Collection of matrices generate reducible SU(3) representation Considering the collection of matrices (defined in the six dimensional tensor product space) $T_a = \frac{1}{2} \lambda_a \otimes \sigma_2$ and $T_i = \frac{1}{2} \lambda_i \otimes I$ where $\lambda_a$ are the $SU(3)$ generating Gell-Mann matrices for $a=1,3,4,6,8$, $\lambda_i$ are the Gell-Mann matrices for $i=2,5,7$, and $\sigma_2$ is the Pauli matrix. I'm asked to show that these generate a reducible representation of SU(3), and to reduce it. 
There are a few things I can pick out from the matrices, mainly that $[T_i,T_j] = i\epsilon_{ijk} T_k$ for $\{i,j,k\} = \{2,5,7\}$, and $[T_a,T_b] = if_{abk} T_k$ for $\{a,b\} = \{1,3,4,6,8\}$ and $k=2,5,7$, where (I think) the $f_{abc}$ are undetermined. 
The first comes from the fact that $\lambda_{2,5,7}$ generate an $SU(2)$  subalgebra of $SU(3)$. For the second, we know that $T_a$ are symmetric, so $[T_a,T_b]^T = -[T_a,T_b]$ and this means that if $[T_a,T_b] = i\epsilon_{abc} T_c$ ; then $T_c$ must be antisymmetric, and the antisymmetric $T_c$s are the $T_i$s.
Also, $[T_a,T_i] = i\epsilon_{aic} T_c$ for $c=1,3,4,6,8$ by the same idea as above, since $[T_a,T_i]^T = [T_a,T_i]$.
I'm struggling with using this information to reduce this representation of SU(3).
Gell-Mann matrices: https://en.wikipedia.org/wiki/Gell-Mann_matrices
 A: You are almost there! Inspection of the structure constants f of SU(3) in the Gell-Mann basis confirms that they must vanish unless they contain an odd number of indices from the set  $  \{2,5,7\}$, those of the imaginary generators. This is because the commutation relation includes an i on the r.h.s., so it must involve one or three imaginary generators.
So, indeed, as you observed, $[\lambda_i,\lambda_j] = i\epsilon_{ijk} \lambda_k$  ;   $[\lambda_a,\lambda_b] = i2f_{abk} \lambda_k$ ; and $[\lambda_a,\lambda_i] = i2f_{aib} \lambda_b$.
Now, the imaginary $\sigma_2$s square to the identity, and therefore clearly preserve the Lie algebra of the λ/2s in transitioning to the Ts. That is, the all-imaginary Ts provide a representation of SU(3), as well.
The unitary group matrices $\exp (i\vec \theta\cdot \vec T)$ are thus real, sending real 6-vectors to real vectors. But you already know the irreducible 6 of SU(3) is complex--immediately visible from its Young tableau.

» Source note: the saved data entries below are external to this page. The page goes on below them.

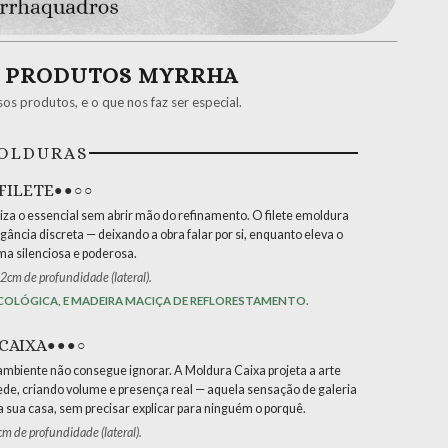
S PRODUTOS MYRRHA
s produtos, e o que nos faz ser especial.
OLDURAS
FILETE
●●○○
iza o essencial sem abrir mão do refinamento. O filete emoldura
gância discreta — deixando a obra falar por si, enquanto eleva o
ma silenciosa e poderosa.
 2cm de profundidade (lateral).
COLÓGICA, E MADEIRA MACIÇA DE REFLORESTAMENTO.
CAIXA
●●●○
mbiente não consegue ignorar. A Moldura Caixa projeta a arte
ede, criando volume e presença real — aquela sensação de galeria
a sua casa, sem precisar explicar para ninguém o porquê.
cm de profundidade (lateral).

You can immediately see, by inspection, that the representation is reducible, if you appreciate $\sigma_2$ is equivalent to $\sigma_3$, diag(1,-1); so, if you moved the 2d matrices to the left of the direct product, the upper 3 components of the vectors in your 6d vector space never mix with the lower 3 ones under action of the group matrices. That is, your T matrices consist of an upper left 3×3 block acting on the upper 3 components and an identical but opposite lower right 3×3 block acting on the lower 3. 
So what is the similarity transformation reducing T to this visibly reduced T'?


*

*You can easily prove that 
$$
S\equiv ( \mathbb{1} +i\sigma_1)/\sqrt{2} , \qquad S^\dagger S=\mathbb{1} ~,\qquad S^\dagger \sigma_2 S=\sigma_3. 
$$
Consequently the unitary 6×6 matrix $\mathbb{1}_3\otimes S$ will provide the requisite similarity transformation.
Your representation reduces to a triplet and a mirror-image triplet!